Tipping is something that is not required in Bali. If you don’t tip, you won’t be scowled at, but also know that if you don’t that your waiter is essentially serving you for free. If I get bad service, then I definitely don’t tip, but I try to leave a couple thousand rupiah, or just round up and give that as a tip otherwise. For instance, if my bill is 67,000, Ill tell them I only need 30,000 back and to keep the rest as tip. That’s not very much, but they will be stoked on anything. I think a reasonable and generous amount is about 5% of the bill. Some places automatically add a service charge to the bill. If this is the case, then DO NOT leave a tip, it is completely unnecessary. If it’s a petty amount of small change then ill leave it, but otherwise I don’t because usually when they add this amount it is them just taking another attempt to secretly screw you for more money.

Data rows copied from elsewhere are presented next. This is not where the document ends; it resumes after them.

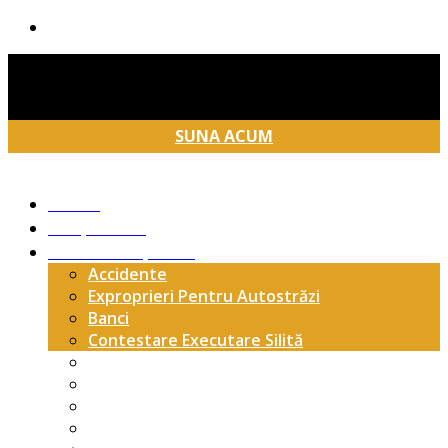
Telefon:
+4 0749 030 344
Email:
contact@legalro.ro
Adresa:
Str. Smeurei nr 15, Bl.
Hermes B, Ap. 1, Pitești, Argeș
SUNA ACUM
Acasa
Despre Noi
Arii De Acoperire
Accidente
Exproprieri Pentru Autostrăzi
Banci
Contestare Executare Silită
Drept Civil
Drept Comunitar
Drept Fiscal Si Administrativ
Drept Penal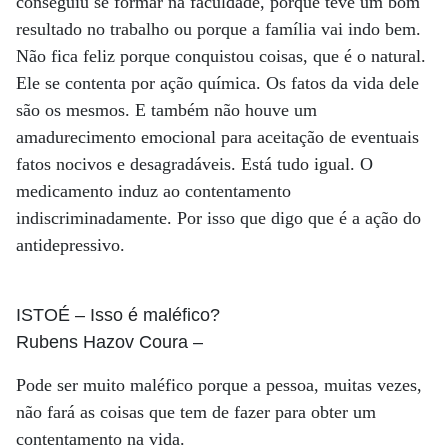
conseguiu se formar na faculdade, porque teve um bom
resultado no trabalho ou porque a família vai indo bem.
Não fica feliz porque conquistou coisas, que é o natural.
Ele se contenta por ação química. Os fatos da vida dele
são os mesmos. E também não houve um
amadurecimento emocional para aceitação de eventuais
fatos nocivos e desagradáveis. Está tudo igual. O
medicamento induz ao contentamento
indiscriminadamente. Por isso que digo que é a ação do
antidepressivo.
ISTOÉ
– Isso é maléfico?
Rubens Hazov Coura
–
Pode ser muito maléfico porque a pessoa, muitas vezes,
não fará as coisas que tem de fazer para obter um
contentamento na vida.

Note: Unless I am by the coast, I generally stay away from seafood in Bali. The typical fish to serve with dishes is tuna, and it is usually way overcooked and therefore dry and chewy (and usually fishy because its not fresh). The chicken is generally good quality and fresh. You will see how fresh it really is when you see the chickens running around all over. Beef is something that can be good or terrible, so probably only get it in nicer places or places that specialize in beef dishes. Pork is probably ok too, with the same rules as beef. If you are sensitive to grissle, I would recommend just sticking to tofu or tempe in your dishes. Most places have this as an option, and I have rarely gotten any tofu that is not good (its pretty hard to screw up tofu). Tempe, if you don’t know what it is, is made from soynuts, but is not totally processed like tofu is. It is a lot nuttier and creamy in texture, and is generally safe as well. The vegetable that is pretty standard here is green beans and a spinach like leaf that is cooked. You will also see a lot of onion, pepper, and tomato, but probably not much else unless you are in nicer places.

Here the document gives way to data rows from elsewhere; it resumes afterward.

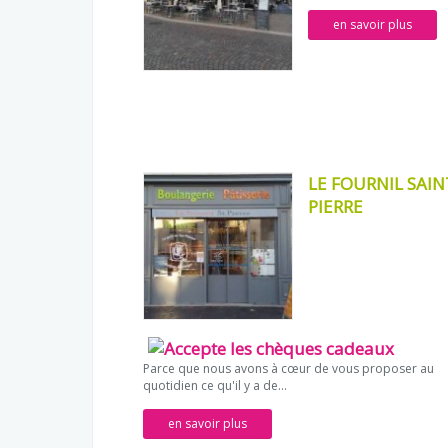
en savoir plus
LE FOURNIL SAIN
PIERRE
Parce que nous avons à cœur de vous proposer au
quotidien ce qu'il y a de...
en savoir plus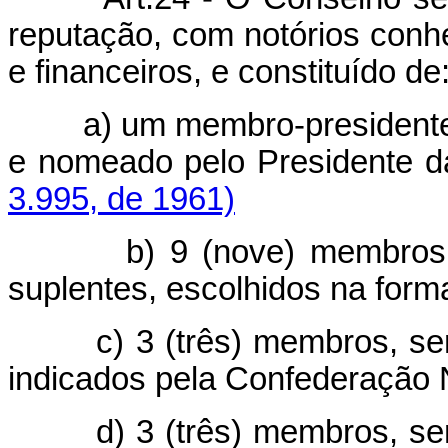
reputação, com notórios con
e financeiros, e constituído de
a) um membro-presidente, i
e nomeado pelo Presid
3.995, de 1961)
b) 9 (nove) membros, send
suplentes, escolhidos na forma
c) 3 (três) membros, sendo
indicados pela Confederação 
d) 3 (três) membros, sendo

As far as types of food to eat, the Indonesian is obviously great. Other types of food that are really good are thai, pizza, American, and Chinese. Italian is generally pretty good too, but the sauces can be REALLY sugary, and they tend to just put a lot of sugar in things here. The best food is found in Ubud, hands down. In my experience the Japanese food is not very good here, and definitely isn’t the Japanese-american food that we get in the states. I just stick to restaurants that look busy and clean, and that’s a good rule of thumb to follow. Some other good dishes that are a little different than what you get in the states (or that we don’t have) is the pancakes and the jaffles. The pancakes here are more like crepes and can be eaten for breakfast or dessert, or really any time you want. The best ones are with banana and then drizzle honey on top. Jaffles are something that Bali adopted from Australia. They are two pieces of bread filled with whatever you choose and then pressed in a little iron that creates a pouch with compressed bread at the edges. Its sort of like grilled cheese, but better. You can have them for breakfast with eggs, onion tomato, etc, or any other meal with different fillings. They are also good with banana, peanut butter, and honey.